In the 20th century, we added more years to our average life span than in the previous 1,000 years.
In a single short span of human history, the length of time we have to live has doubled. Most babies born today in the world's developed countries can expect to live to at least 100 years old. If you're already an adult and in good shape, you have a good chance of living into your 90s.
We have more "extra time" on our hands than we realize, and here's why that matters.

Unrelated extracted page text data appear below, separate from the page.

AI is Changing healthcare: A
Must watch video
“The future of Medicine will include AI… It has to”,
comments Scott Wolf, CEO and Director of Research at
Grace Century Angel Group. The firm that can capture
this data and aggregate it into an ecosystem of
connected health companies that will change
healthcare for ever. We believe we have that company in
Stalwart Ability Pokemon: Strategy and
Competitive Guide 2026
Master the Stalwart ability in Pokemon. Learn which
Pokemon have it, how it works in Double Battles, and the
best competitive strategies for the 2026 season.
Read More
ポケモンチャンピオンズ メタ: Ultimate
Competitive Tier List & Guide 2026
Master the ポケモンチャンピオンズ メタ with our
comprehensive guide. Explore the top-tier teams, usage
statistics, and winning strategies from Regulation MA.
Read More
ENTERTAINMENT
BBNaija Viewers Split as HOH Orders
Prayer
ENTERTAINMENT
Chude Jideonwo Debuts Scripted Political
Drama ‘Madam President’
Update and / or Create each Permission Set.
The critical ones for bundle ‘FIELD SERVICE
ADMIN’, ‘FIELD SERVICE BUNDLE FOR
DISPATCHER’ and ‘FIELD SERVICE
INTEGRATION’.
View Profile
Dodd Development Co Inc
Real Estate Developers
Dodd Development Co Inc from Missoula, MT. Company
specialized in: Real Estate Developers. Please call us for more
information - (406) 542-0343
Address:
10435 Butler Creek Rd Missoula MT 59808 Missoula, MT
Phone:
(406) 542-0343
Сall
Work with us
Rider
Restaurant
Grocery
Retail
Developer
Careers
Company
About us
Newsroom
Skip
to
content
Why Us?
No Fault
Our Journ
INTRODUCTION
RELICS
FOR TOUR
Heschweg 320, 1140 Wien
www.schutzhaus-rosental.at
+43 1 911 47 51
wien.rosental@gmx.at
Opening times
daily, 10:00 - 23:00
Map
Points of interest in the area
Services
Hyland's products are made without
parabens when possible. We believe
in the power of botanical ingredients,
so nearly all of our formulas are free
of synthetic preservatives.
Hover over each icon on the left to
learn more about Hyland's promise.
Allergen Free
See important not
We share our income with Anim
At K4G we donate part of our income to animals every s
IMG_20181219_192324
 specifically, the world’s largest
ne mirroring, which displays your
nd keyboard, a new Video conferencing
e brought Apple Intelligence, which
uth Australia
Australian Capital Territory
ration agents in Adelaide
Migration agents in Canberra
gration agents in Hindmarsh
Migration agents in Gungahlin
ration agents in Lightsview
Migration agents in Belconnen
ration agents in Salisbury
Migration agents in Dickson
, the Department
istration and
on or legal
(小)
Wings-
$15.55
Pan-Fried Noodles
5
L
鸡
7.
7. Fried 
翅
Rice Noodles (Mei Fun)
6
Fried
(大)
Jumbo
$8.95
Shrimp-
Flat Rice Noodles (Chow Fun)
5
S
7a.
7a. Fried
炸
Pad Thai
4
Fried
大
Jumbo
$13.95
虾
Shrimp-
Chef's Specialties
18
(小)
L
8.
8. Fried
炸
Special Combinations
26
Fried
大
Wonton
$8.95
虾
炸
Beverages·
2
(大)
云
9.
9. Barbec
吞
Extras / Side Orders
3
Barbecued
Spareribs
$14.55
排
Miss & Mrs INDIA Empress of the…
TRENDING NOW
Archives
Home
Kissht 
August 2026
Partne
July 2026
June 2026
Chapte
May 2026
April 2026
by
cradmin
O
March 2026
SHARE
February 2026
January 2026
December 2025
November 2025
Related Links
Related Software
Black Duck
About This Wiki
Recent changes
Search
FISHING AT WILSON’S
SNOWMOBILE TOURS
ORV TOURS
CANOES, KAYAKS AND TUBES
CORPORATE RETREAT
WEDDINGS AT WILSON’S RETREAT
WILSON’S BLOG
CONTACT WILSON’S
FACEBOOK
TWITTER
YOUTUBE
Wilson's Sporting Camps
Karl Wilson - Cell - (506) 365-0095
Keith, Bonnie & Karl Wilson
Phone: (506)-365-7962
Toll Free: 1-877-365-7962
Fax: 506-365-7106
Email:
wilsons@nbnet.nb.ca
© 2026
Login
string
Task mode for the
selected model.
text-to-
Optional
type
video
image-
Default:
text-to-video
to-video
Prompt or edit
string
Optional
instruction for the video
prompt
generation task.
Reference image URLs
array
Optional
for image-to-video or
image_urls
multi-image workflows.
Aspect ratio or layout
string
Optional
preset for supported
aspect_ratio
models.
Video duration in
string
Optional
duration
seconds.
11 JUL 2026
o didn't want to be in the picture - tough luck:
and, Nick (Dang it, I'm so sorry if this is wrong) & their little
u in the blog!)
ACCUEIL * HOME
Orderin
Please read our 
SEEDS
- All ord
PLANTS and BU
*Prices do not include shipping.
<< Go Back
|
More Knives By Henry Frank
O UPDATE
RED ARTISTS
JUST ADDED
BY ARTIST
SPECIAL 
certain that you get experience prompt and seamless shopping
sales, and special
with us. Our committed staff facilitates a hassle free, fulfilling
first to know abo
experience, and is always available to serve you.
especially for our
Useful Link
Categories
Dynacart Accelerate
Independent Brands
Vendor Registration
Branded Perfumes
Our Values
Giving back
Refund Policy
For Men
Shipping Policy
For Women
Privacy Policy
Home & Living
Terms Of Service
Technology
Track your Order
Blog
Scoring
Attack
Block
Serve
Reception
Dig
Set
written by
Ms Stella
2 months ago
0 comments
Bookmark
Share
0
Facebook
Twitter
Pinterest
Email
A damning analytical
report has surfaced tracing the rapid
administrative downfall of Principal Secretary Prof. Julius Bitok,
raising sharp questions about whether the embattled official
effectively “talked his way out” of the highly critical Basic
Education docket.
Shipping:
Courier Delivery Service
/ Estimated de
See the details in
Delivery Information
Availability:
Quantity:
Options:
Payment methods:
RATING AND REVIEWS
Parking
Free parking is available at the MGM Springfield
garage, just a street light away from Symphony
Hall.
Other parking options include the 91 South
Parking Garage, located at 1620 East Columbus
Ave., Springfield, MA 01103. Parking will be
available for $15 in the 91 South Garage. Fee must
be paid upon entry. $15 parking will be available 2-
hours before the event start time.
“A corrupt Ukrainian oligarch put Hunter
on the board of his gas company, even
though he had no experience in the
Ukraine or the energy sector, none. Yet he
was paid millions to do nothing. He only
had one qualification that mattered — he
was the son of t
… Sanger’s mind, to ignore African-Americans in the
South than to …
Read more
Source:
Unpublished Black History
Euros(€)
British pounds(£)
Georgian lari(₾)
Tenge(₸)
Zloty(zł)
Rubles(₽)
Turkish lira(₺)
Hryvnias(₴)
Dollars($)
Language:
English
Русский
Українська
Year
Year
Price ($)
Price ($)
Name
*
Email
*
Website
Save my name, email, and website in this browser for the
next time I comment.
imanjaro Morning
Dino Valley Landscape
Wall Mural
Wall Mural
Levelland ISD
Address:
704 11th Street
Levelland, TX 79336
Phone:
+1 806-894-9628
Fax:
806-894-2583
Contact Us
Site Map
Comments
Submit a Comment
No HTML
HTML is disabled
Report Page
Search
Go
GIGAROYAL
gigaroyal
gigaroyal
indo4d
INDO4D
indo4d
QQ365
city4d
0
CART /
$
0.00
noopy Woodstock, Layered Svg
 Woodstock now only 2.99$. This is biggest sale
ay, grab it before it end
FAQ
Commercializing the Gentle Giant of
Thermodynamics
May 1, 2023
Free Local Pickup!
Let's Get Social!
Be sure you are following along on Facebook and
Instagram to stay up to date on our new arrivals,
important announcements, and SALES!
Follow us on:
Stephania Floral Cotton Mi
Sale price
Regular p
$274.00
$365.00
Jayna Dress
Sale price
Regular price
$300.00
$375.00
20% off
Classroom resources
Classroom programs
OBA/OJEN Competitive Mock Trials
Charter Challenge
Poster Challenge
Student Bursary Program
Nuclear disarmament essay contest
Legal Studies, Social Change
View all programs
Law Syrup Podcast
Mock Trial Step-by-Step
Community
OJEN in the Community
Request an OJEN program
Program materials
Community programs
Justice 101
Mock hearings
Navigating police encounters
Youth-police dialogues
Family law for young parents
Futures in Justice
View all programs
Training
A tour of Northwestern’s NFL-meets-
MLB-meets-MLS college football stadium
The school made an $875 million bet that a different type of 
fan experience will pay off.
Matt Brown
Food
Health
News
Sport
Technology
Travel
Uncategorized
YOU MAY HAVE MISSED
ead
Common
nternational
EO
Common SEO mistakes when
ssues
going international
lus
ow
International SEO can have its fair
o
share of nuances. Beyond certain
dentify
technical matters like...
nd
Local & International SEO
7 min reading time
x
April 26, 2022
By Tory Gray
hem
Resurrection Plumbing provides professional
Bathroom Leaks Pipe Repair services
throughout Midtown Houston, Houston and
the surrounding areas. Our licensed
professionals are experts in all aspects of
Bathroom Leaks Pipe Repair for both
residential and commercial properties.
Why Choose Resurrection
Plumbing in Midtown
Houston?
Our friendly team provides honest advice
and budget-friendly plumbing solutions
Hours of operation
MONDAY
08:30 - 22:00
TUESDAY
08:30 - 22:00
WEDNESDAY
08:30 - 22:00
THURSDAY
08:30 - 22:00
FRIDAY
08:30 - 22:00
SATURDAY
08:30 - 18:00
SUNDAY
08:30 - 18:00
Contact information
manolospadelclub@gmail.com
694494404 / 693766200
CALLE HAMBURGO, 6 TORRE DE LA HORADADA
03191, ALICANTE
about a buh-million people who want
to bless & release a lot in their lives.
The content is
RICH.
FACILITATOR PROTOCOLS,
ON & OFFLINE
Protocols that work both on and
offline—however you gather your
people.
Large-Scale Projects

Ever since the Industrial Revolution, we've been conditioned to run on life's treadmill, to put our heads down and be busy all the time. As Maureen Gaffney, author of Your One Wild and Precious Life: An Inspiring Guide to Becoming Your Best Self at Any Age, the period between the age of 20 and 60 has become known as "the rush hour of life," where we find a career and establish yourself on the ladder, find a life partner, settle down and start a young family.
But then, once that period is over, you encounter all the challenges associated with what society calls "middle age."
The problem is that we insist on cramming all the "main events" into a third of our lives, ignoring how much longer we still have to live. And this strategy no longer works in a nonlinear world.
Suppose we could characterize the 21st century as a long, straight, predictable single-lane road with three exits (education, career, and retirement). In that case, the 21st century is a multi-lane highway with overlapping lanes, full of exits and intersections. The "map" we used for so long to navigate the highway is no longer of use to us.
And here's why:
Living longer introduces a nonlinear concept of time. As Lynda Gratton writes, "we're younger for longer and older much later." We have more time to experiment and explore business, life, and career options in early life. And this pushes out all the other traditional life "stages" to start and end later.
In a long life, young adulthood now starts when you're in your early 30s and lasts until your late 40s. Middle age can be redefined as lasting into your late 70s, and being "old" doesn't really happen until your 80s.
The real gift of a longer life is that it allows us to tear off the chains of linear thinking, an outdated philosophy that says we must do certain things at a particular stage of life before time runs out. As my friend Daniel Vassallo recently tweeted, "Life is a discovery process, not a compounding game."
Free of those chains, we can rethink and reimagine our entire journey in many different ways to step off the beaten path, explore, discover, make new friends, and start new projects - at any age.
Die young as late as possible and remind yourself that, in the words of George Elliot, "It's never too late to be what might have been."